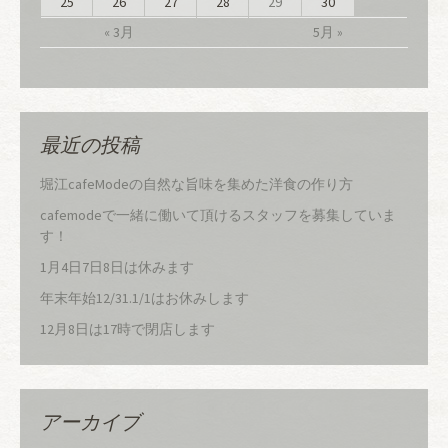
25
26
27
28
29
30
« 3月
5月 »
最近の投稿
堀江cafeModeの自然な旨味を集めた洋食の作り方
cafemodeで一緒に働いて頂けるスタッフを募集していま
す！
1月4日7日8日は休みます
年末年始12/31.1/1はお休みします
12月8日は17時で閉店します
アーカイブ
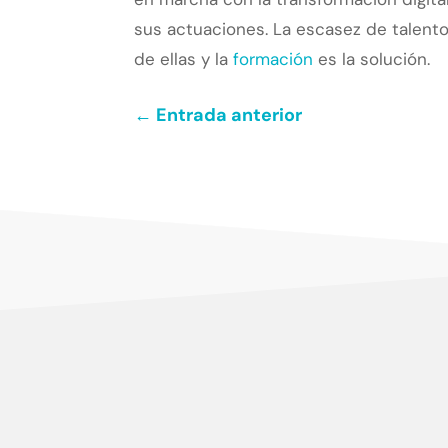
sus actuaciones. La escasez de talent
de ellas y la
formación
es la solución.
←
Entrada anterior
Centramos nuestro esfuerzo en la satisfacció
c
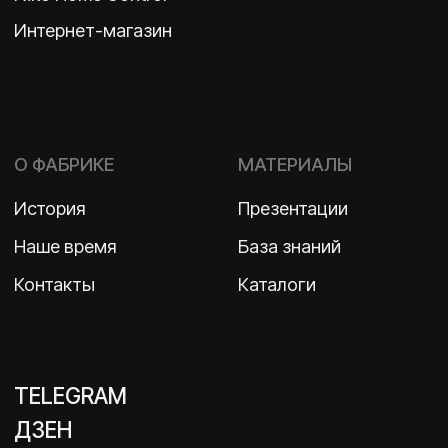
Политика конфиденциальности
2026 ©
ООО «Бельгийская электротехника»
ИНН 7710498979 ОГРН 1157746609350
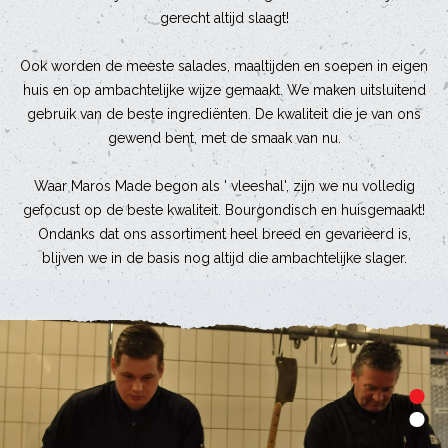
gerecht altijd slaagt!
Ook worden de meeste salades, maaltijden en soepen in eigen
huis en op ambachtelijke wijze gemaakt. We maken uitsluitend
gebruik van de beste ingrediënten. De kwaliteit die je van ons
gewend bent, met de smaak van nu.
Waar Maros Made begon als ' vleeshal', zijn we nu volledig
gefocust op de beste kwaliteit. Bourgondisch en huisgemaakt!
Ondanks dat ons assortiment heel breed en gevarieerd is,
blijven we in de basis nog altijd die ambachtelijke slager.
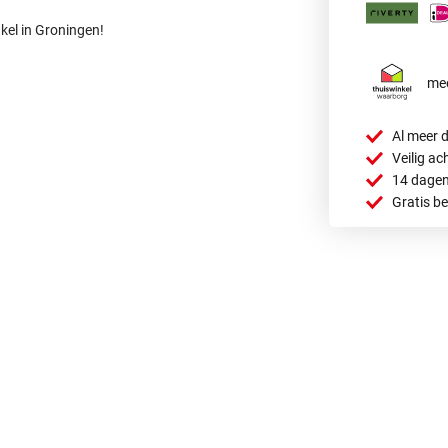
kel in Groningen!
mee
Al meer d
Veilig ac
14 dagen
Gratis b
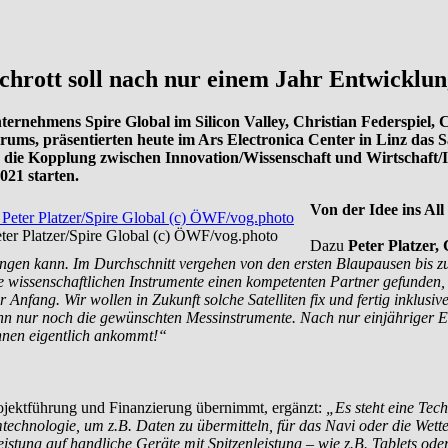
rott soll nach nur einem Jahr Entwicklungs
nternehmens Spire Global im Silicon Valley, Christian Federspie
ums, präsentierten heute im Ars Electronica Center in Linz das 
für die Kopplung zwischen Innovation/Wissenschaft und Wirtschaft/
021 starten.
Von der Idee ins All
er Platzer/Spire Global (c) ÖWF/vog.photo
Dazu
Peter Platzer,
ringen kann. Im Durchschnitt vergehen von den ersten Blaupausen bis zum
wissenschaftlichen Instrumente einen kompetenten Partner gefunden, d
r Anfang. Wir wollen in Zukunft solche Satelliten fix und fertig inklusiv
n nur noch die gewünschten Messinstrumente. Nach nur einjähriger En
Innen eigentlich ankommt!“
rojektführung und Finanzierung übernimmt, ergänzt:
„Es steht eine Techn
umtechnologie, um z.B. Daten zu übermitteln, für das Navi oder die Wet
g auf handliche Geräte mit Spitzenleistung – wie z.B. Tablets oder M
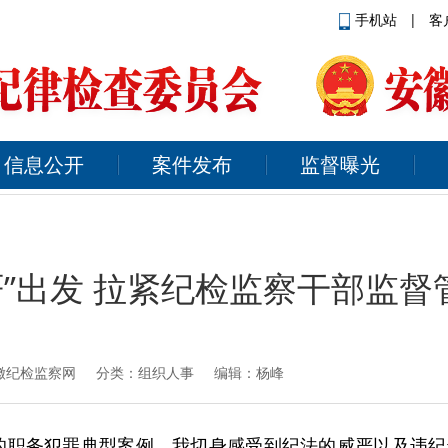
手机站
|
客
信息公开
案件发布
监督曝光
严”出发 拉紧纪检监察干部监督管
徽纪检监察网
分类：组织人事 编辑：杨峰
的职务犯罪典型案例，我切身感受到纪法的威严以及违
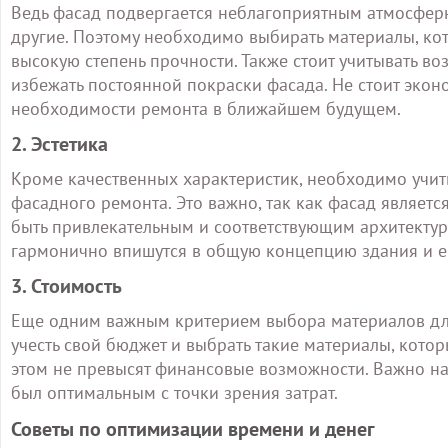
Ведь фасад подвергается неблагоприятным атмосферны
другие. Поэтому необходимо выбирать материалы, ко
высокую степень прочности. Также стоит учитывать в
избежать постоянной покраски фасада. Не стоит эконо
необходимости ремонта в ближайшем будущем.
2. Эстетика
Кроме качественных характеристик, необходимо учит
фасадного ремонта. Это важно, так как фасад являет
быть привлекательным и соответствующим архитекту
гармонично впишутся в общую концепцию здания и е
3. Стоимость
Еще одним важным критерием выбора материалов для
учесть свой бюджет и выбрать такие материалы, котор
этом не превысят финансовые возможности. Важно на
был оптимальным с точки зрения затрат.
Советы по оптимизации времени и денег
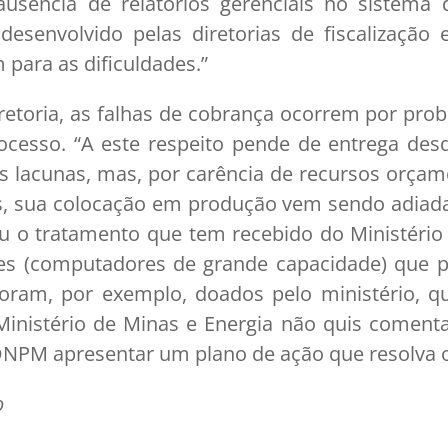
usência de relatórios gerenciais no sistema 
desenvolvido pelas diretorias de fiscalização
para as dificuldades.”
etoria, as falhas de cobrança ocorrem por pro
rocesso. “A este respeito pende de entrega de
as lacunas, mas, por carência de recursos orça
, sua colocação em produção vem sendo adiad
u o tratamento que tem recebido do Ministério 
res (computadores de grande capacidade) que
foram, por exemplo, doados pelo ministério, qu
 Ministério de Minas e Energia não quis coment
 DNPM apresentar um plano de ação que resolva 
o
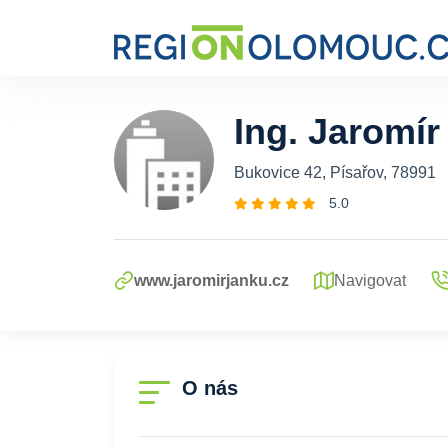
Ing. Jaromír
Bukovice 42, Písařov, 78991
5.0
www.jaromirjanku.cz
Navigovat
O nás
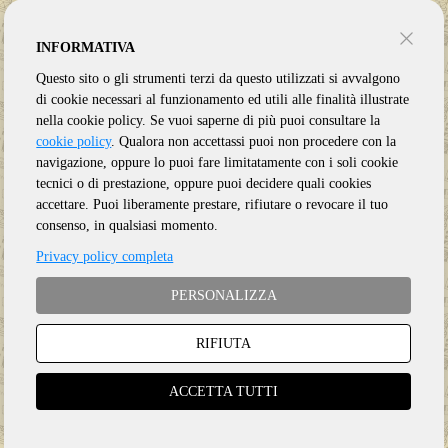
INFORMATIVA
Questo sito o gli strumenti terzi da questo utilizzati si avvalgono
di cookie necessari al funzionamento ed utili alle finalità illustrate
nella cookie policy. Se vuoi saperne di più puoi consultare la
cookie policy
. Qualora non accettassi puoi non procedere con la
navigazione, oppure lo puoi fare limitatamente con i soli cookie
tecnici o di prestazione, oppure puoi decidere quali cookies
accettare. Puoi liberamente prestare, rifiutare o revocare il tuo
consenso, in qualsiasi momento.
Privacy policy completa
PERSONALIZZA
RIFIUTA
Genere:
Ristampa
Etichetta:
GOOD TIME
ACCETTA TUTTI
Anno:
2026
Supporto:
CD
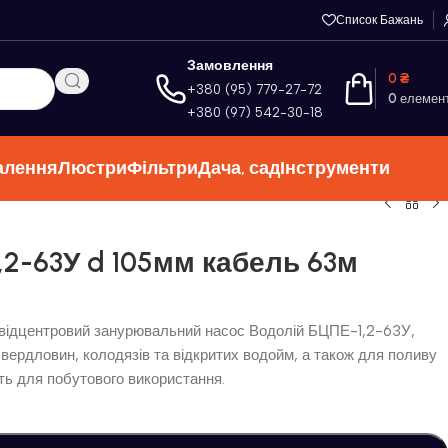
Список Бажань
Замовлення
0
₴
+380 (95) 779-27-72
0
елемен
+380 (97) 542-30-18
алення
Люстри
Фільтри
Дача, сад
Інструменти
2-63У d 105мм кабель 63м
відцентровий занурювальний насос Водолій БЦПЕ-1,2-63У,
свердловин, колодязів та відкритих водойм, а також для поливу
дить для побутового використання.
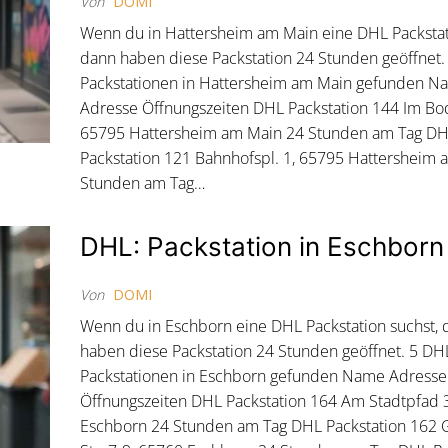
Von
DOMI
Wenn du in Hattersheim am Main eine DHL Packstat
dann haben diese Packstation 24 Stunden geöffnet
Packstationen in Hattersheim am Main gefunden N
Adresse Öffnungszeiten DHL Packstation 144 Im Bo
65795 Hattersheim am Main 24 Stunden am Tag D
Packstation 121 Bahnhofspl. 1, 65795 Hattersheim
Stunden am Tag…
DHL: Packstation in Eschborn
Von
DOMI
Wenn du in Eschborn eine DHL Packstation suchst,
haben diese Packstation 24 Stunden geöffnet. 5 DH
Packstationen in Eschborn gefunden Name Adresse
Öffnungszeiten DHL Packstation 164 Am Stadtpfad 
Eschborn 24 Stunden am Tag DHL Packstation 162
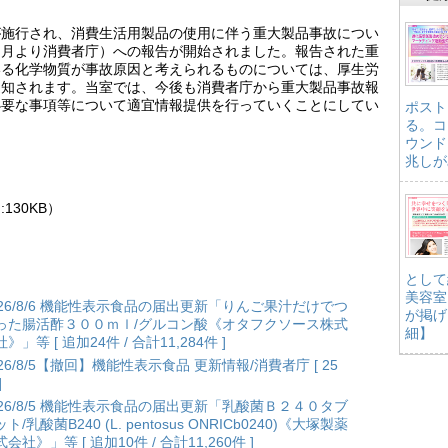
が施行され、消費生活用製品の使用に伴う重大製品事故につい
９月より消費者庁）への報告が開始されました。報告された重
いる化学物質が事故原因と考えられるものについては、厚生労
通知されます。当室では、今後も消費者庁から重大製品事故報
必要な事項等について適宜情報提供を行っていくことにしてい
ポスト
る。コ
ウンド
兆しが
:130KB）
として
美容室
026/8/6 機能性表示食品の届出更新「りんご果汁だけでつ
が掲げ
った腸活酢３００ｍｌ/グルコン酸《オタフクソース株式
細】
》」等 [ 追加24件 / 合計11,284件 ]
026/8/5【撤回】機能性表示食品 更新情報/消費者庁 [ 25
]
026/8/5 機能性表示食品の届出更新「乳酸菌Ｂ２４０タブ
ト/乳酸菌B240 (L. pentosus ONRICb0240)《大塚製薬
会社》」等 [ 追加10件 / 合計11,260件 ]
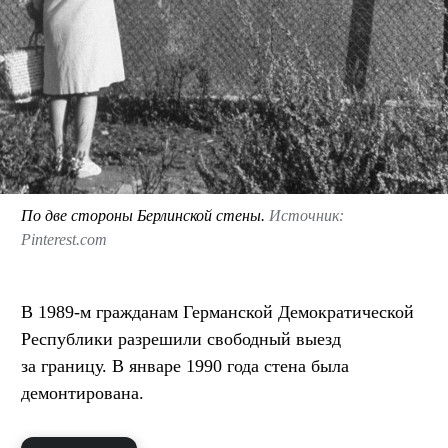
По две стороны Берлинской стены.
Источник:
Pinterest.com
В 1989-м гражданам Германской Демократической
Республики разрешили свободный выезд
за границу. В январе 1990 года стена была
демонтирована.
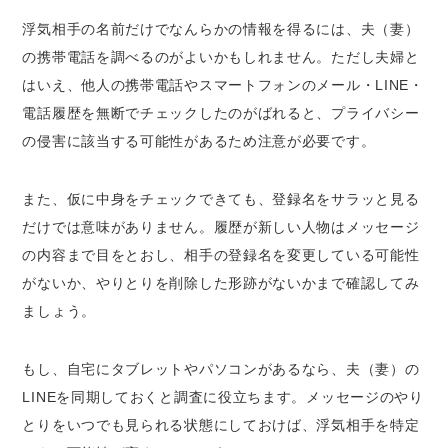
浮気相手の名前だけでなんらかの情報を得るには、夫（妻）
の携帯電話を調べるのがよいかもしれません。ただし夫婦と
はいえ、他人の携帯電話やスマートフォンのメール・LINE・
電話履歴を無断でチェックしたのがばれると、プライバシー
の侵害に該当する可能性があるため注意が必要です。
また、仮に中身をチェックできても、登録名をサラッと見る
だけでは意味がありません。履歴が新しい人物はメッセージ
の内容まで目をとおし、相手の登録名を変更している可能性
がないか、やりとりを削除した形跡がないかまで確認してみ
ましょう。
もし、自宅にタブレットやパソコンがあるなら、夫（妻）の
LINEを同期しておくと調査に役立ちます。メッセージのやり
とりをいつでも見られる状態にしておけば、浮気相手を特定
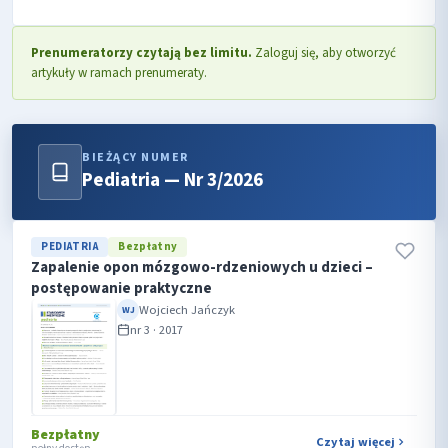
Prenumeratorzy czytają bez limitu.
Zaloguj się, aby otworzyć
artykuły w ramach prenumeraty.
BIEŻĄCY NUMER
Pediatria — Nr 3/2026
PEDIATRIA
Bezpłatny
Zapalenie opon mózgowo-rdzeniowych u dzieci –
postępowanie praktyczne
Wojciech Jańczyk
WJ
nr 3 · 2017
Bezpłatny
Czytaj więcej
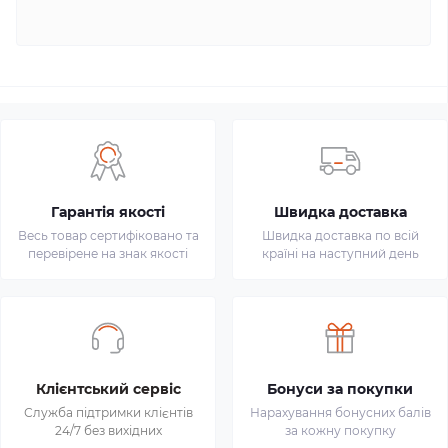
Гарантія якості
Швидка доставка
Весь товар сертифіковано та
Швидка доставка по всій
перевірене на знак якості
країні на наступний день
Клієнтський сервіс
Бонуси за покупки
Служба підтримки клієнтів
Нарахування бонусних балів
24/7 без вихідних
за кожну покупку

▶ [Exercise requirements] Reproduce the data above exactly, but only from the line containing "Ook worden de" through the line containing "rott soll nach nur einem Jahr Entwicklungs". Omit all pictures.

▶ [Result of this exercise]
Ook worden de meeste salades, maaltijden en soepen in eigen
huis en op ambachtelijke wijze gemaakt. We maken uitsluitend
gebruik van de beste ingrediënten. De kwaliteit die je van ons
gewend bent, met de smaak van nu.
Waar Maros Made begon als ' vleeshal', zijn we nu volledig
gefocust op de beste kwaliteit. Bourgondisch en huisgemaakt!
Ondanks dat ons assortiment heel breed en gevarieerd is,
blijven we in de basis nog altijd die ambachtelijke slager.
kel in Groningen!
mee
Al meer d
Veilig ac
14 dagen
Gratis b
rott soll nach nur einem Jahr Entwicklungs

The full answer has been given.